3

When I get a search result from my table, the results show up twice.

Duplicate Results

The results "a / a", "aa / aa", and "ab / a" are all correct and should be there. However, I don't want the duplicate values in the third listview entry.

Any ideas why this is happening?

Main Screen

// Set up search array
    for(int i = 0; i < isbn.length; i++)
    {
        searchArray.add(new InventoryItem(isbn[i], InventoryAdapter.getTitleAndAuthorByISBN(isbn[i])));
    }
    Toast.makeText(getApplicationContext(), "searchArray.size()="+searchArray.size(), Toast.LENGTH_LONG).show();

    // add data in custom adapter
    adapter = new CustomAdapter(this, R.layout.list, searchArray);
    ListView dataList = (ListView) findViewById(R.id.list);
    dataList.setAdapter(adapter);

CustomAdapter

public class CustomAdapter extends ArrayAdapter<InventoryItem> {
   Context context;
   int layoutResourceId;
   LinearLayout linearMain;
   ArrayList<InventoryItem> data = new ArrayList<InventoryItem>();

   public CustomAdapter(Context context, int layoutResourceId,
                 ArrayList<InventoryItem> data) {
          super(context, layoutResourceId, data);
          this.layoutResourceId = layoutResourceId;
          this.context = context;
          this.data = data;
   }

   @Override
   public View getView(int position, View convertView, ViewGroup parent) {
       View row = convertView;

          if (row == null) {
                 LayoutInflater inflater = ((Activity) context).getLayoutInflater();
                 row = inflater.inflate(layoutResourceId, parent, false);
                 linearMain = (LinearLayout) row.findViewById(R.id.lineraMain);
                 }

                 InventoryItem myItem = data.get(position);
                 TextView label = new TextView(context);
                 label.setText(myItem.details);
                 linearMain.addView(label);

          return row;

   }
}
erad
  • 1,766
  • 2
  • 17
  • 26

2 Answers2

11

Well, the problem is in your getView(int position, View convertView, ViewGroup parent) method, because you keep adding views to the previously recycled view that listview provides you.
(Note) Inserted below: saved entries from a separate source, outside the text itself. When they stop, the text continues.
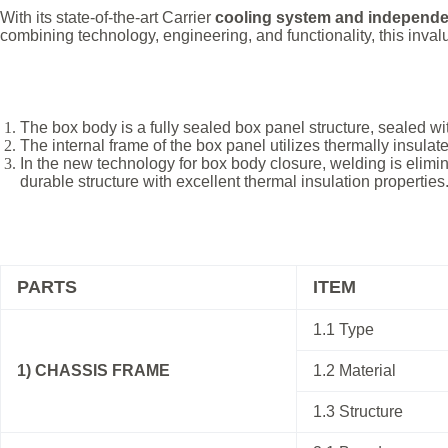
With its state-of-the-art Carrier
cooling system and independe
combining technology, engineering, and functionality, this inval
The box body is a fully sealed box panel structure, sealed wi
The internal frame of the box panel utilizes thermally insulat
In the new technology for box body closure, welding is elimin
durable structure with excellent thermal insulation properties
PARTS
ITEM
1.1 Type
1) CHASSIS FRAME
1.2 Material
1.3 Structure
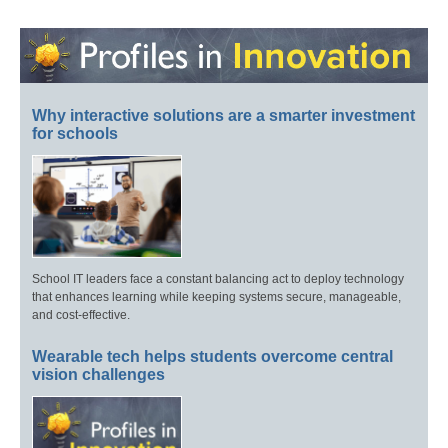
Why interactive solutions are a smarter investment
for schools
School IT leaders face a constant balancing act to deploy technology
that enhances learning while keeping systems secure, manageable,
and cost-effective.
Wearable tech helps students overcome central
vision challenges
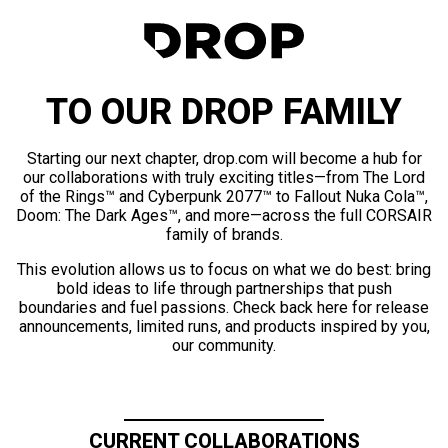
TO OUR DROP FAMILY
Starting our next chapter, drop.com will become a hub for
our collaborations with truly exciting titles—from The Lord
of the Rings™ and Cyberpunk 2077™ to Fallout Nuka Cola™,
Doom: The Dark Ages™, and more—across the full CORSAIR
family of brands.
This evolution allows us to focus on what we do best: bring
bold ideas to life through partnerships that push
boundaries and fuel passions. Check back here for release
announcements, limited runs, and products inspired by you,
our community.
CURRENT COLLABORATIONS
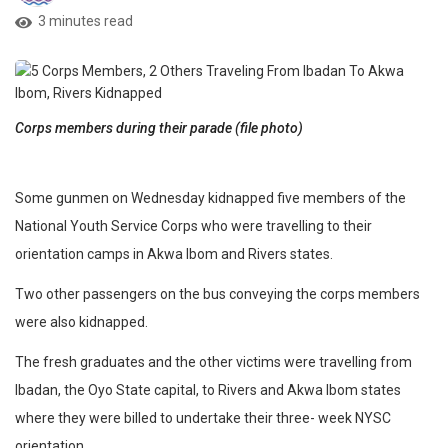
3 minutes read
Corps members during their parade (file photo)
Some gunmen on Wednesday kidnapped five members of the
National Youth Service Corps who were travelling to their
orientation camps in Akwa Ibom and Rivers states.
Two other passengers on the bus conveying the corps members
were also kidnapped.
The fresh graduates and the other victims were travelling from
Ibadan, the Oyo State capital, to Rivers and Akwa Ibom states
where they were billed to undertake their three- week NYSC
orientation.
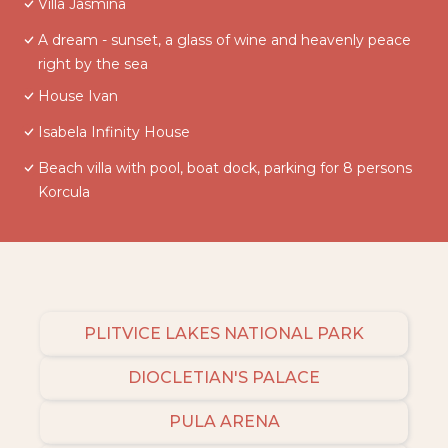
Villa Jasmina
A dream - sunset, a glass of wine and heavenly peace
right by the sea
House Ivan
Isabela Infinity House
Beach villa with pool, boat dock, parking for 8 persons
Korcula
PLITVICE LAKES NATIONAL PARK
DIOCLETIAN'S PALACE
PULA ARENA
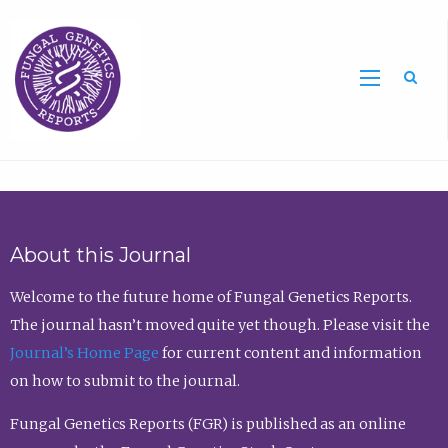
Sea
About this Journal
Welcome to the future home of Fungal Genetics Reports.
The journal hasn’t moved quite yet though. Please visit the
Journal’s Home Page
for current content and information
on how to submit to the journal.
Fungal Genetics Reports (FGR) is published as an online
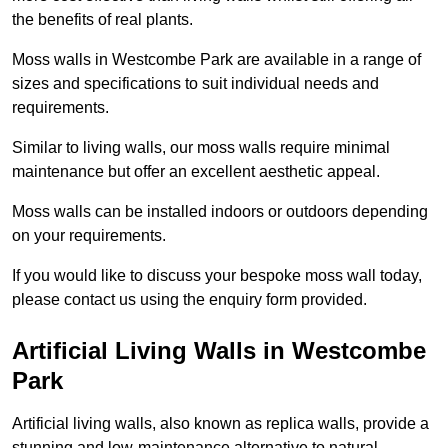
the benefits of real plants.
Moss walls in Westcombe Park are available in a range of
sizes and specifications to suit individual needs and
requirements.
Similar to living walls, our moss walls require minimal
maintenance but offer an excellent aesthetic appeal.
Moss walls can be installed indoors or outdoors depending
on your requirements.
If you would like to discuss your bespoke moss wall today,
please contact us using the enquiry form provided.
Artificial Living Walls in Westcombe
Park
Artificial living walls, also known as replica walls, provide a
stunning and low-maintenance alternative to natural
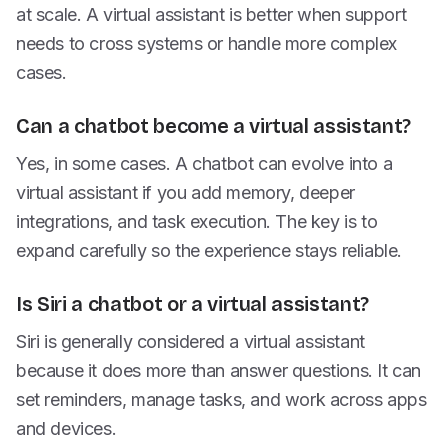
at scale. A virtual assistant is better when support
needs to cross systems or handle more complex
cases.
Can a chatbot become a virtual assistant?
Yes, in some cases. A chatbot can evolve into a
virtual assistant if you add memory, deeper
integrations, and task execution. The key is to
expand carefully so the experience stays reliable.
Is Siri a chatbot or a virtual assistant?
Siri is generally considered a virtual assistant
because it does more than answer questions. It can
set reminders, manage tasks, and work across apps
and devices.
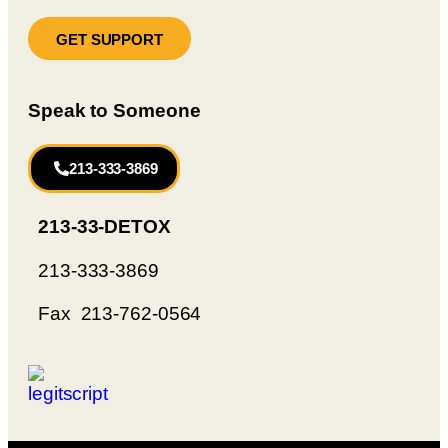
GET SUPPORT
Speak to Someone
213-333-3869
213-33-DETOX
213-333-3869
Fax 213-762-0564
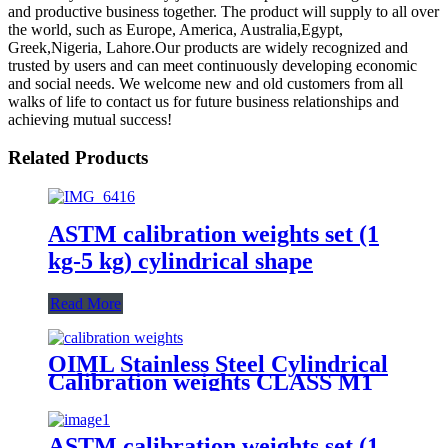
and productive business together. The product will supply to all over
the world, such as Europe, America, Australia,Egypt,
Greek,Nigeria, Lahore.Our products are widely recognized and
trusted by users and can meet continuously developing economic
and social needs. We welcome new and old customers from all
walks of life to contact us for future business relationships and
achieving mutual success!
Related Products
ASTM calibration weights set (1
kg-5 kg) cylindrical shape
Read More
OIML Stainless Steel Cylindrical
Calibration weights CLASS M1
ASTM calibration weights set (1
Instead of creating a textview dynamically, you should inflate it when you create your view.

For example, to fix this:

    @Override
       public View getView(int position, View convertView, ViewGroup parent) {
           View row = null;

          if (convertView == null) {
                 LayoutInflater inflater = ((Activity) context).getLayoutInflater();
                 row = inflater.inflate(layoutResourceId, parent, false);
                 //Make sure the textview exists in this xml
          } else {
                 row = convertView;
          }

          InventoryItem myItem = data.get(position);
          TextView label = (Textview) row.findViewById(R.id.YOU_TEXT_VIEW_ID);
          label.setText(myItem.details);

          return row;

   }
IntelliJ Amiya
  • 74,896
  • 15
  • 165
  • 198
Submersed
  • 8,810
  • 2
  • 30
  • 38
  • Works beautifully. Thanks. – erad Jan 10 '14 at 23:29
  • how can this work ? there is no `convertView = row` or a `convertView.setTag(row)`. – Siddharth Jun 27 '14 at 11:55
  • It works because View row is just used as a pointer - convertView and row both end up referencing the same Object. You could in all honesty take out View row = null, the else statement, and replace all "row" variables with convertView and it'd work the same. I posted this answer a while ago, and the above is just how I decided to do it at the time. Also, in the above example there's no need for setting a tag on the view. – Submersed Jun 27 '14 at 14:20
0

View are re-used by the adapter. So when you call

linearMain.addView(label);

It is adding multiple views into your list item every time it gets the view.

Do you really need to create a new TextView every time and add it to your list item? I would change this this to just set the text on one existing TextView.

Greg Ennis
  • 14,917
  • 2
  • 69
  • 74